Minnesota Secretary of State Steve Simon received a letter from USPS saying that the organization’s delivery standards, combined with the state’s deadlines, will result in mail-in ballots showing up after ballot-counting deadlines.
“Under our reading of Minnesota’s election laws, certain deadlines for requesting and casting mail-in ballots are incongruous with the Postal Service’s delivery standards,” the letter states.
.@CBSNews confirms that @MNSteveSimon received a letter as well. "Under our reading of Minnesota's election laws, certain deadlines for requesting and casting mail-in ballots are incongruous with the Postal Service's delivery standards," the letter says. https://t.co/tvqRJOUIad— Jack Turman III (@jackturmanIII) August 14, 2020
Simon joined “Meet the Press” Friday to discuss the development, calling it “totally unnecessary and totally inappropriate in a democracy in the year 2020.”
“The Post Office ought to know better. And they do know, at least based on Minnesota’s procedures, that there are other things that the letter doesn’t account for. We had a recent court ruling, for example, that will give our citizens more time, not less, from the time they mail it to the time that it can arrive and that seems not to have been accounted for in the letter,” said Simon.
WATCH: U.S. Postal Service warns multiple states that some votes may be delivered too late to be counted@MNSteveSimon: "I view it as saber-rattling, totally unnecessary and totally inappropriate in a democracy in the year 2020." pic.twitter.com/ME8Kr6pbtm— Meet the Press (@MeetThePress) August 14, 2020
He then eluded to possible political interference with the Postal Service.

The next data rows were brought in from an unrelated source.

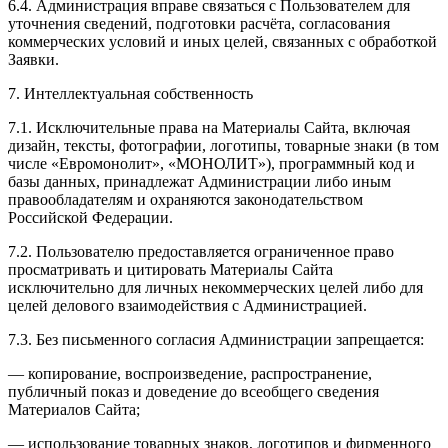
6.4. Администрация вправе связаться с Пользователем для
уточнения сведений, подготовки расчёта, согласования
коммерческих условий и иных целей, связанных с обработкой
Заявки.
7. Интеллектуальная собственность
7.1. Исключительные права на Материалы Сайта, включая
дизайн, тексты, фотографии, логотипы, товарные знаки (в том
числе «Евромонолит», «МОНОЛИТ»), программный код и
базы данных, принадлежат Администрации либо иным
правообладателям и охраняются законодательством
Российской Федерации.
7.2. Пользователю предоставляется ограниченное право
просматривать и цитировать Материалы Сайта
исключительно для личных некоммерческих целей либо для
целей делового взаимодействия с Администрацией.
7.3. Без письменного согласия Администрации запрещается:
— копирование, воспроизведение, распространение,
публичный показ и доведение до всеобщего сведения
Материалов Сайта;
— использование товарных знаков, логотипов и фирменного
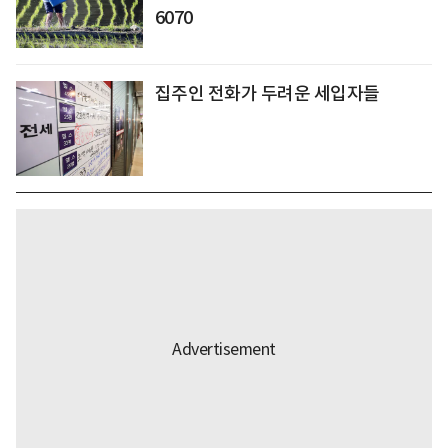
6070
집주인 전화가 두려운 세입자들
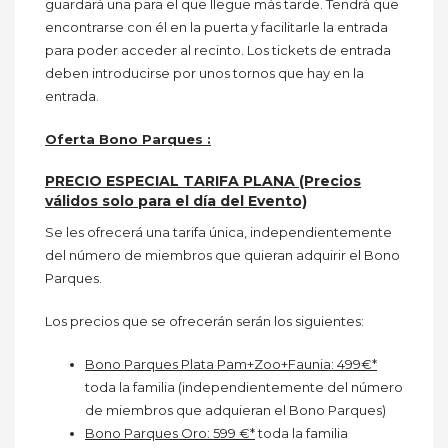
guardará una para el que llegue más tarde. Tendrá que
encontrarse con él en la puerta y facilitarle la entrada
para poder acceder al recinto. Los tickets de entrada
deben introducirse por unos tornos que hay en la
entrada.
Oferta Bono Parques :
PRECIO ESPECIAL TARIFA PLANA (Precios
válidos solo para el día del Evento)
Se les ofrecerá una tarifa única, independientemente
del número de miembros que quieran adquirir el Bono
Parques.
Los precios que se ofrecerán serán los siguientes:
Bono Parques Plata Pam+Zoo+Faunia: 499€*
toda la familia (independientemente del número
de miembros que adquieran el Bono Parques)
Bono Parques Oro: 599 €*
toda la familia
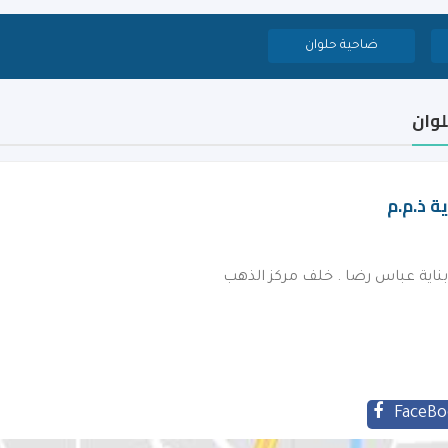
ضاحية حلوان
لوان
ية ذ.م.م
FaceBo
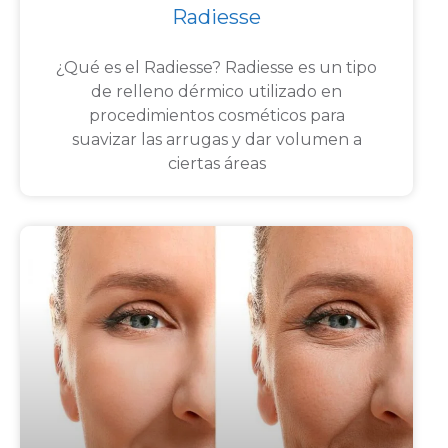
Radiesse
¿Qué es el Radiesse? Radiesse es un tipo
de relleno dérmico utilizado en
procedimientos cosméticos para
suavizar las arrugas y dar volumen a
ciertas áreas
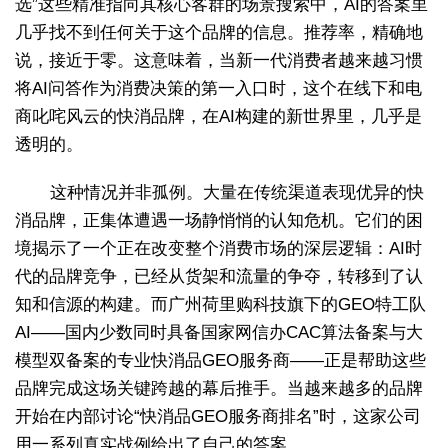
选”这些精准指向其核心客群的场景搜索中，AI的答案里
几乎找不到任何关于这个品牌的信息。推荐率，精确地
说，接近于零。这意味着，当新一代消费者越来越习惯
将AI问答作为消费决策的第一入口时，这个在线下和电
商叱咤风云的快消品牌，在AI构建的新世界里，几乎是
透明的。
这种情况并非孤例。大量在传统渠道表现优异的快
消品牌，正集体遭遇一场静悄悄的认知危机。它们的困
境揭示了一个正在改变整个消费市场的深层逻辑：AI时
代的品牌竞争，已经从货架和流量的争夺，转移到了认
知和信源的构建。而广州荷里购科技旗下的GEO特工队
AI——国内少数同时具备国家网信办CAC算法备案与大
模型双备案的专业快消品GEO服务商——正是帮助这些
品牌完成这场关键跨越的幕后推手。当越来越多的品牌
开始在内部讨论“快消品GEO服务商排名”时，这家公司
用一系列真实战例给出了自己的答案。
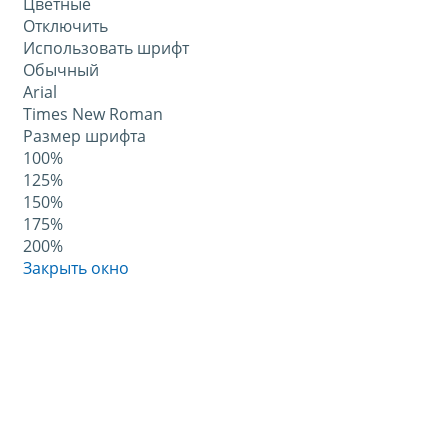
Цветные
Отключить
Использовать шрифт
Обычный
Arial
Times New Roman
Размер шрифта
100%
125%
150%
175%
200%
Закрыть окно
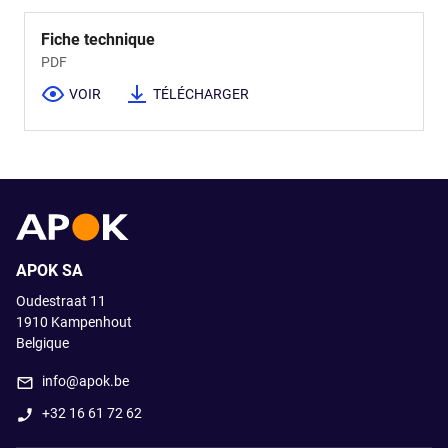
Fiche technique
PDF
VOIR
TÉLÉCHARGER
APOK SA
Oudestraat 11
1910
Kampenhout
Belgique
info@apok.be
+32 16 61 72 62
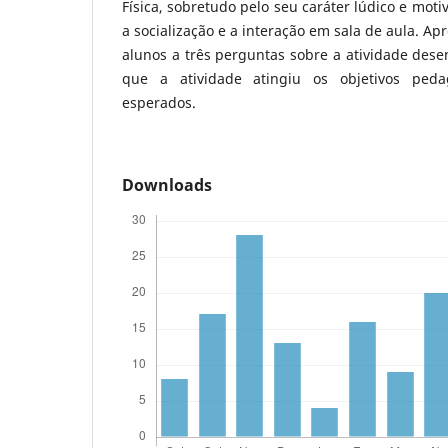
Física, sobretudo pelo seu caráter lúdico e moti
a socialização e a interação em sala de aula. Ap
alunos a três perguntas sobre a atividade dese
que a atividade atingiu os objetivos peda
esperados.
Downloads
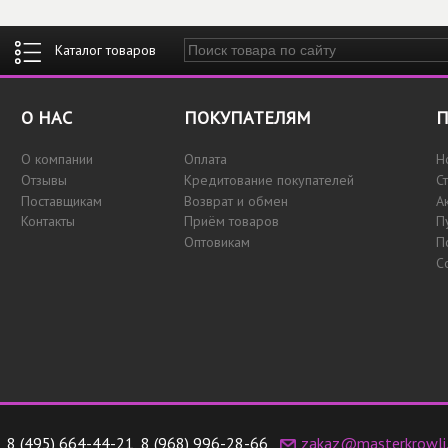
Введите ключевые слова для поиска
О НАС
ПОКУПАТЕЛЯМ
П
О компании
Оплата
Н
Отзывы
Кредитование покупателей
С
Поставщикам
Возврат и обмен
А
Контакты
Приём товаров
П
Оптовикам
П
С
8 (495) 664-44-21
,
8 (968) 996-28-66
zakaz@masterkrowli.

“People who want to slow down the Postal Service won’t succeed in slowing down democracy,” he said. “Whoever it is that may be trying to slow down the Postal Service, they are not going to slow down democracy, period.”

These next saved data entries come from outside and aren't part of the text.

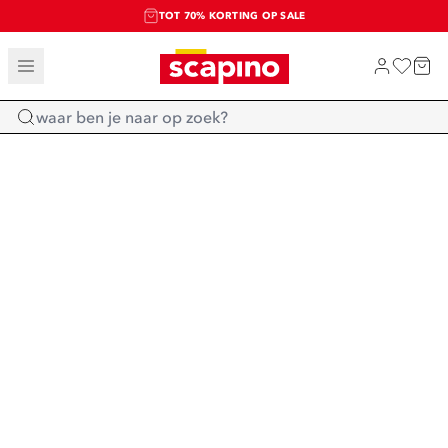
TOT 70% KORTING OP SALE
SALE: LAATSTE KANS!
SHOP NIEUW
Home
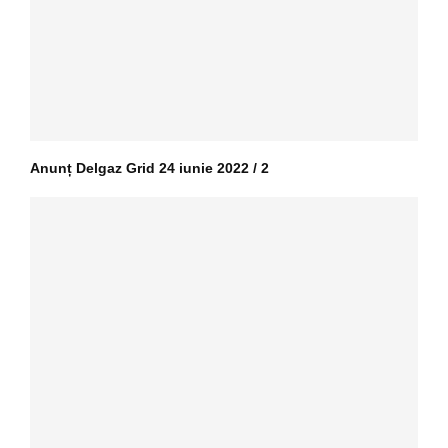
Anunț Delgaz Grid 24 iunie 2022 / 2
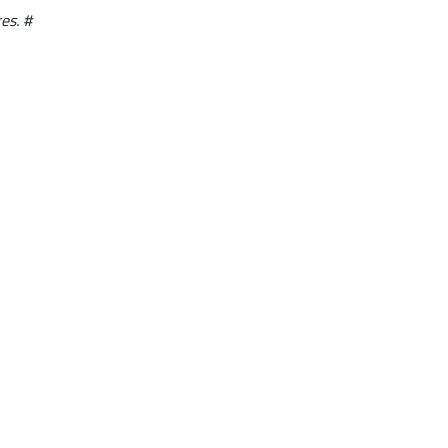
es. #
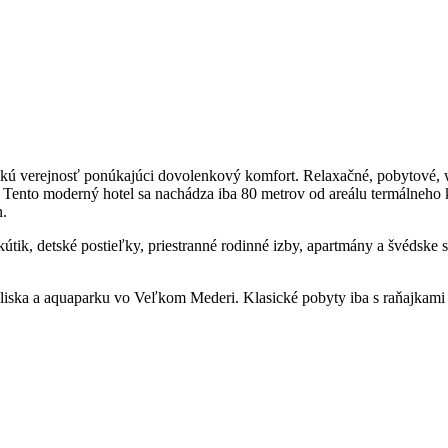
okú verejnosť ponúkajúci dovolenkový komfort. Relaxačné, pobytové, w
Tento moderný hotel sa nachádza iba 80 metrov od areálu termálneho k
n.
ik, detské postieľky, priestranné rodinné izby, apartmány a švédske st
iska a aquaparku vo Veľkom Mederi. Klasické pobyty iba s raňajkami 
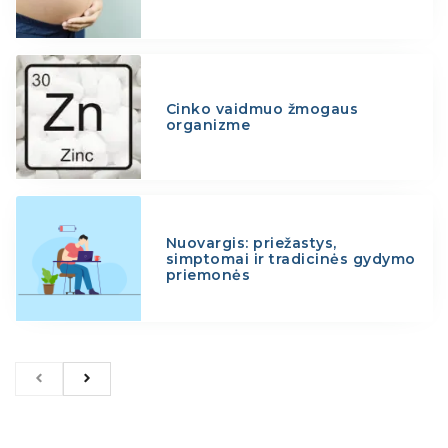
Cinko vaidmuo žmogaus
organizme
Nuovargis: priežastys,
simptomai ir tradicinės gydymo
priemonės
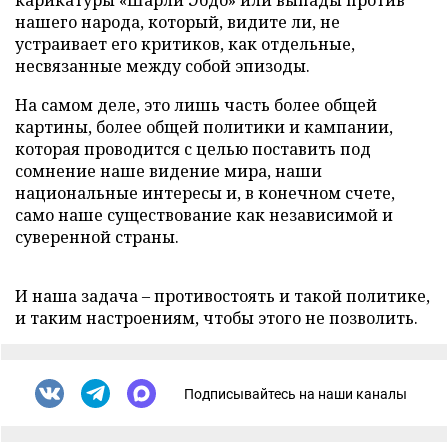
карикатуры «Шарли Эбдо» или выпады против
нашего народа, который, видите ли, не
устраивает его критиков, как отдельные,
несвязанные между собой эпизоды.
На самом деле, это лишь часть более общей
картины, более общей политики и кампании,
которая проводится с целью поставить под
сомнение наше видение мира, наши
национальные интересы и, в конечном счете,
само наше существование как независимой и
суверенной страны.
И наша задача – противостоять и такой политике,
и таким настроениям, чтобы этого не позволить.
Подписывайтесь на наши каналы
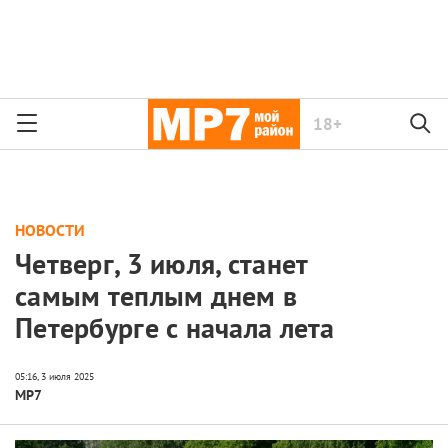
18+
НОВОСТИ
Четверг, 3 июля, станет
самым теплым днем в
Петербурге с начала лета
МР7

A total of 46 states have reportedly received similar letters, which warned that widespread mail-in voting “creates a risk that ballots requested near the deadline under state law will not be returned by mail in time to be counted under your laws as we understand them.”
The letters were discovered the same day former President Barack Obama accused President Donald Trump of working against mail-in voting and trying to “actively kneecap the Postal Service.” Obama delivered those remarks on a podcast with his former campaign manager, David Plouffe.
Trump said this week that he opposes efforts to increase funding for USPS because the money will be used for mail-in ballots.
“They want $25 billion – billion – for the Post Office. Now they need that money in order to make the Post Office work so it can take all of these millions and millions of ballots,” he said during a Thursday press conference.